Mural Art Museum
Mural Art Museum is the only museum dedicated to mural arts in Kerala. It is situated in Kollengode Palace in Thrissur, India. It was started as a part of Sree Mulam Chithrasala in 1938. Afterwards it was an archaeological museum and in 2009 it was renovated and opened to the…
Mural Art Museum sits in the faded grandeur of Kollengode Palace on Shaktan Thampuran Road, Thrissur, and is the only venue in Kerala devoted entirely to wall paintings, a fact that makes it more a curiosity than a must‑see for most travellers.
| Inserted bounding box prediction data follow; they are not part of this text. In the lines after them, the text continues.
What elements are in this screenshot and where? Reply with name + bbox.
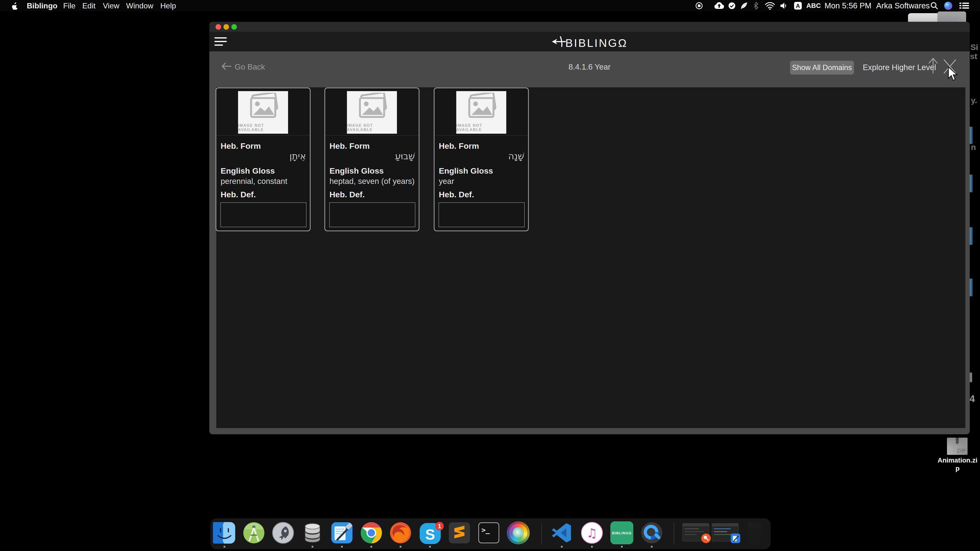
aleph-arrow-icon	[552, 35, 567, 51]
siri-icon[interactable]	[944, 0, 952, 11]
heb-def-box[interactable]	[329, 202, 415, 227]
bluetooth-icon[interactable]	[753, 0, 759, 11]
menu-item-window[interactable]: Window	[126, 0, 153, 11]
dock-running-dot	[399, 546, 401, 548]
dock-android-studio-icon[interactable]	[242, 521, 265, 544]
volume-icon[interactable]	[780, 0, 788, 11]
dock-itunes-icon[interactable]: ♫	[581, 521, 603, 544]
spotlight-search-icon[interactable]	[930, 0, 939, 11]
input-abc-label[interactable]: ABC	[806, 0, 821, 11]
skype-letter: S	[425, 526, 435, 543]
dock-running-dot	[651, 546, 653, 548]
english-gloss-label: English Gloss	[329, 166, 384, 176]
close-traffic-light[interactable]	[216, 24, 221, 30]
dock-database-app-icon[interactable]	[301, 521, 324, 544]
dock-running-dot	[341, 546, 343, 548]
heb-form-label: Heb. Form	[221, 141, 261, 151]
mouse-cursor	[947, 67, 958, 83]
dock-biblingo-icon[interactable]: BIBLINGΩ	[610, 521, 633, 544]
minimize-traffic-light[interactable]	[223, 24, 229, 30]
heb-form-value: שָׁנָה	[508, 151, 524, 162]
dock-terminal-icon[interactable]: >_	[477, 521, 500, 544]
clipped-window-text: 4	[969, 394, 975, 404]
dock-finder-icon[interactable]	[213, 521, 236, 544]
menu-bar-user-name[interactable]: Arka Softwares	[876, 0, 930, 11]
dock-quicktime-icon[interactable]	[640, 521, 663, 544]
menu-item-edit[interactable]: Edit	[82, 0, 95, 11]
explore-higher-level-button[interactable]: Explore Higher Level	[863, 63, 936, 72]
postman-badge-icon	[701, 534, 711, 543]
image-not-available-icon	[242, 93, 285, 120]
notification-list-icon[interactable]	[959, 0, 969, 11]
xcode-badge-icon	[731, 534, 740, 543]
heb-form-value: שָׁבוּעַ	[395, 151, 415, 162]
dock-running-dot	[591, 546, 593, 548]
dock-launchpad-icon[interactable]	[272, 521, 294, 544]
check-circle-icon[interactable]	[728, 0, 736, 11]
zip-file-icon[interactable]: ZIP	[947, 438, 967, 455]
wifi-icon[interactable]	[765, 0, 775, 11]
cloud-upload-icon[interactable]	[714, 0, 724, 11]
dock-xcode-icon[interactable]	[331, 521, 353, 544]
apple-menu-icon[interactable]	[11, 2, 18, 11]
dock-chrome-icon[interactable]	[360, 521, 383, 544]
logo-text: BIBLINGΩ	[565, 37, 628, 49]
back-arrow-icon[interactable]	[221, 62, 232, 72]
menu-bar-clock[interactable]: Mon 5:56 PM	[824, 0, 871, 11]
zip-badge: ZIP	[957, 448, 966, 454]
lexeme-card[interactable]: IMAGE NOT AVAILABLE Heb. Form שָׁבוּעַ E…	[325, 87, 419, 231]
terminal-glyph: >_	[481, 526, 490, 534]
up-arrow-icon[interactable]	[927, 57, 939, 75]
clipped-window-text: Si	[970, 43, 978, 52]
menu-item-view[interactable]: View	[103, 0, 119, 11]
heb-def-box[interactable]	[439, 202, 525, 227]
zip-file-label[interactable]: Animation.zip	[937, 456, 978, 473]
menu-item-help[interactable]: Help	[160, 0, 176, 11]
dock-skype-icon[interactable]: S1	[418, 521, 441, 544]
zoom-traffic-light[interactable]	[231, 24, 237, 30]
input-letter: A	[796, 3, 800, 9]
dock-minimized-postman-window[interactable]	[682, 523, 709, 541]
lexeme-card[interactable]: IMAGE NOT AVAILABLE Heb. Form שָׁנָה Eng…	[434, 87, 529, 231]
desktop: Si st y. n 4 Biblingo File Edit View Win…	[0, 0, 980, 551]
image-not-available-label: IMAGE NOT AVAILABLE	[238, 124, 288, 132]
card-divider	[325, 135, 419, 136]
screen-record-stop-icon[interactable]	[695, 0, 703, 11]
go-back-button[interactable]: Go Back	[235, 62, 265, 71]
dock-vscode-icon[interactable]	[550, 521, 573, 544]
lexeme-card[interactable]: IMAGE NOT AVAILABLE Heb. Form אֵיתָן Eng…	[216, 87, 310, 231]
english-gloss-value: perennial, constant	[221, 177, 287, 186]
english-gloss-value: year	[439, 177, 454, 186]
dock-minimized-xcode-window[interactable]	[712, 523, 738, 541]
window-title-bar[interactable]	[209, 22, 970, 32]
dock-color-wheel-app-icon[interactable]	[507, 521, 530, 544]
feather-icon[interactable]	[740, 0, 748, 11]
dock-sublime-text-icon[interactable]	[448, 521, 471, 544]
menu-item-file[interactable]: File	[63, 0, 76, 11]
zipper-icon	[956, 438, 959, 444]
biblingo-logo: BIBLINGΩ	[552, 35, 628, 51]
app-top-bar: BIBLINGΩ	[209, 32, 970, 51]
dock-firefox-icon[interactable]	[389, 521, 412, 544]
image-not-available-label: IMAGE NOT AVAILABLE	[347, 124, 397, 132]
english-gloss-label: English Gloss	[439, 166, 493, 176]
dock-running-dot	[371, 546, 372, 548]
heb-def-box[interactable]	[220, 202, 307, 227]
biblingo-window: BIBLINGΩ Go Back 8.4.1.6 Year Show All D…	[209, 22, 970, 434]
page-title: 8.4.1.6 Year	[568, 62, 611, 71]
clipped-window-text: st	[970, 52, 977, 61]
clipped-button-fragment	[970, 175, 973, 192]
hamburger-menu-icon[interactable]	[215, 37, 227, 46]
input-source-icon[interactable]: A	[793, 0, 802, 11]
dock-running-dot	[429, 546, 431, 548]
english-gloss-value: heptad, seven (of years)	[329, 177, 415, 186]
dock-separator	[541, 523, 542, 545]
clipped-window-text: y.	[971, 96, 977, 105]
heb-def-label: Heb. Def.	[329, 190, 364, 199]
image-not-available-icon	[460, 93, 503, 120]
show-all-domains-button[interactable]: Show All Domains	[790, 61, 854, 75]
heb-def-label: Heb. Def.	[221, 190, 256, 199]
menu-item-app[interactable]: Biblingo	[27, 0, 57, 11]
clipped-button-fragment	[970, 127, 973, 144]
dock-separator	[674, 523, 674, 545]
The modest gallery assembles reproductions of temple murals from across the state, while the adjoining annex houses an eclectic hoard: Veera kallu stone warriors, a handful of palm‑leaf manuscripts, life‑size bronze busts of regional dignitaries and a megalithic cabinet of Nannangadi pottery, black‑ware shards and even a few Indus‑Valley sherds excavated at Cheraman Parambu. The displays are cramped and the lighting unforgiving, meaning the experience feels more like a dusty university storage room than a curated cultural outing. If you’re in Thrissur for the Pooram festival or staying at a boutique guesthouse on M.O. Road, a brief stop after lunch (around 2 pm) avoids the midday heat and the museum’s thin visitor crowd; allocate no more than an hour, then head to the nearby Vadakkechira for a greener palate. Skip the museum if your itinerary already includes the Kerala Folklore Museum or the Vadakkunnathan Temple – the mural collection is mostly reproductions, and the real art lives on the temple walls themselves. November to February offers pleasant weather for the short stroll; monsoon months render the palace’s verandas soggy and the thin carpeted floors slippery.